AVAILABLE RECORDS:
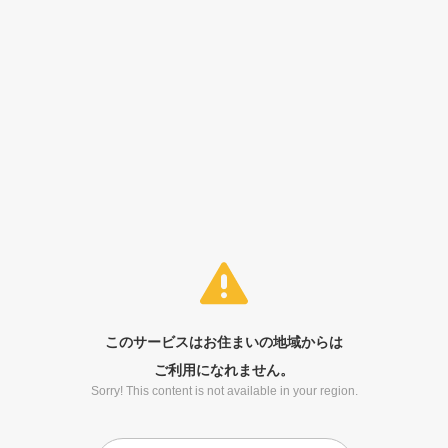
このサービスはお住まいの地域からは
ご利用になれません。
Sorry! This content is not available in your region.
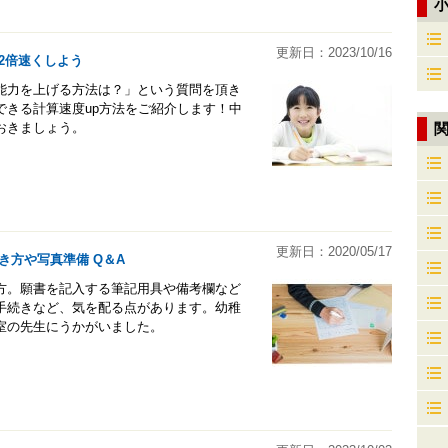
更新日：2023/10/16
2倍速くしよう
能力を上げる方法は？」という質問を頂き
できる計算速度up方法をご紹介します！中
おきましょう。
更新日：2020/05/17
き方や写真準備 Q＆A
方。願書を記入する筆記用具や備考欄など
手続きなど、気を配る点があります。幼稚
室の先生にうかがいました。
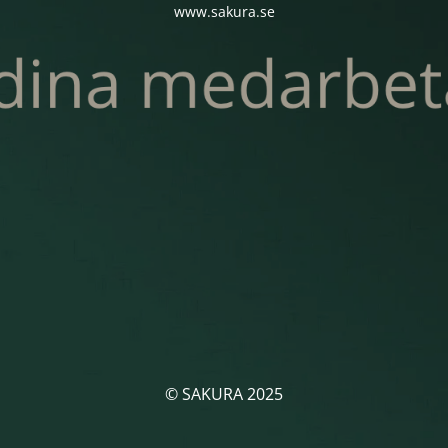
www.sakura.se
© SAKURA 2025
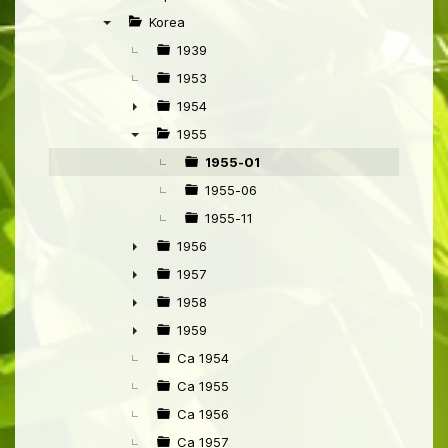
►
Korea
▼
1939
1953
1954
►
1955
▼
1955-01
1955-06
1955-11
1956
►
1957
►
1958
►
1959
►
Ca 1954
Ca 1955
Ca 1956
Ca 1957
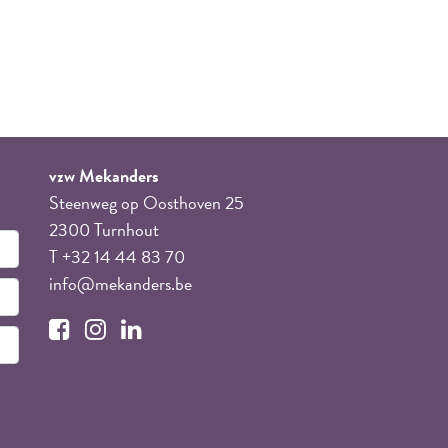
vzw Mekanders
Steenweg op Oosthoven 25
2300 Turnhout
T +32 14 44 83 70
info@mekanders.be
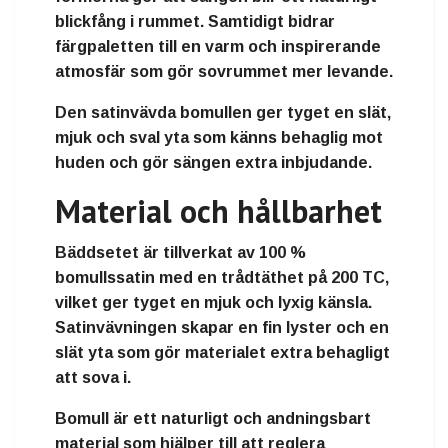
blickfång i rummet. Samtidigt bidrar
färgpaletten till en varm och inspirerande
atmosfär som gör sovrummet mer levande.
Den satinvävda bomullen ger tyget en slät,
mjuk och sval yta som känns behaglig mot
huden och gör sängen extra inbjudande.
Material och hållbarhet
Bäddsetet är tillverkat av 100 %
bomullssatin med en trådtäthet på 200 TC,
vilket ger tyget en mjuk och lyxig känsla.
Satinvävningen skapar en fin lyster och en
slät yta som gör materialet extra behagligt
att sova i.
Bomull är ett naturligt och andningsbart
material som hjälper till att reglera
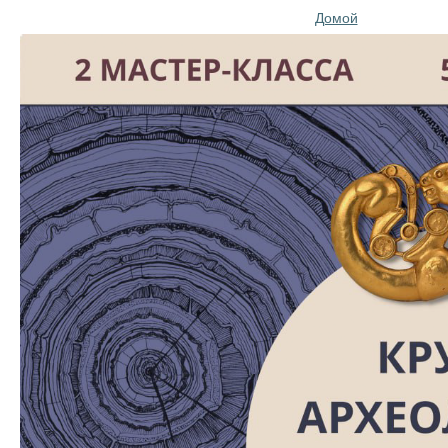
Домой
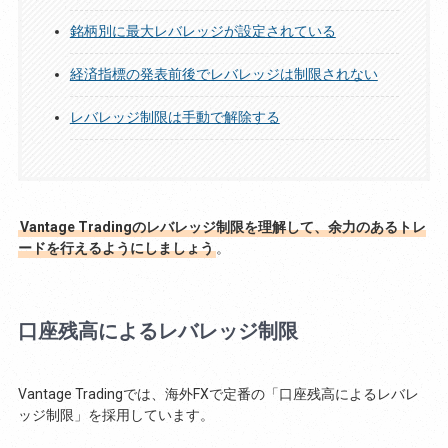
銘柄別に最大レバレッジが設定されている
経済指標の発表前後でレバレッジは制限されない
レバレッジ制限は手動で解除する
Vantage Tradingのレバレッジ制限を理解して、余力のあるトレ
ードを行えるようにしましょう
。
口座残高によるレバレッジ制限
Vantage Tradingでは、海外FXで定番の「口座残高によるレバレ
ッジ制限」を採用しています。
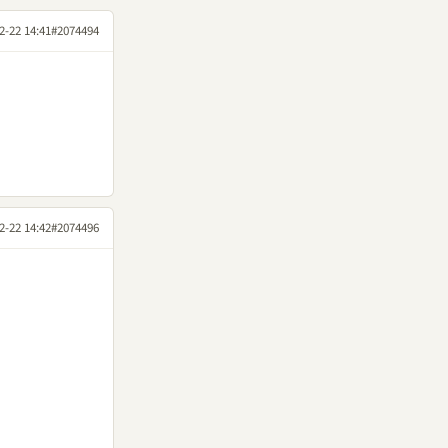
2-22 14:41
#2074494
2-22 14:42
#2074496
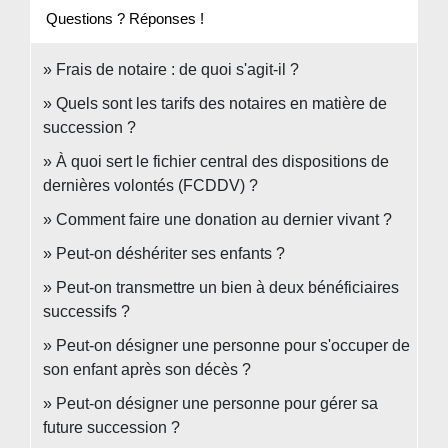
Questions ? Réponses !
Frais de notaire : de quoi s'agit-il ?
Quels sont les tarifs des notaires en matière de
succession ?
À quoi sert le fichier central des dispositions de
dernières volontés (FCDDV) ?
Comment faire une donation au dernier vivant ?
Peut-on déshériter ses enfants ?
Peut-on transmettre un bien à deux bénéficiaires
successifs ?
Peut-on désigner une personne pour s'occuper de
son enfant après son décès ?
Peut-on désigner une personne pour gérer sa
future succession ?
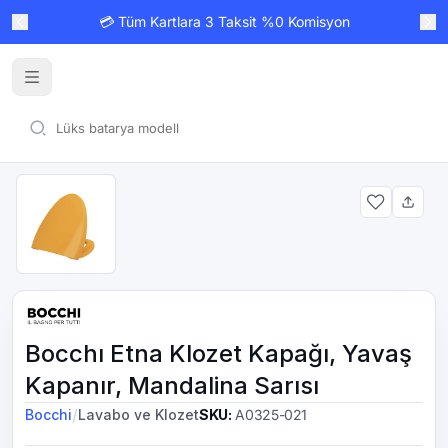
💳 Tüm Kartlara 3 Taksit %0 Komisyon
Bocchı Etna Klozet Kapağı, Yavaş
Kapanır, Mandalina Sarısı
/
Bocchi
Lavabo ve Klozet
SKU
:
A0325-021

REQUIRED WORK: The lines above that hold "quoi" are the result; show every one of them.

RESPONSE TO THIS EXERCISE:
Frais de notaire : de quoi s'agit-il ?
À quoi sert le fichier central des dispositions de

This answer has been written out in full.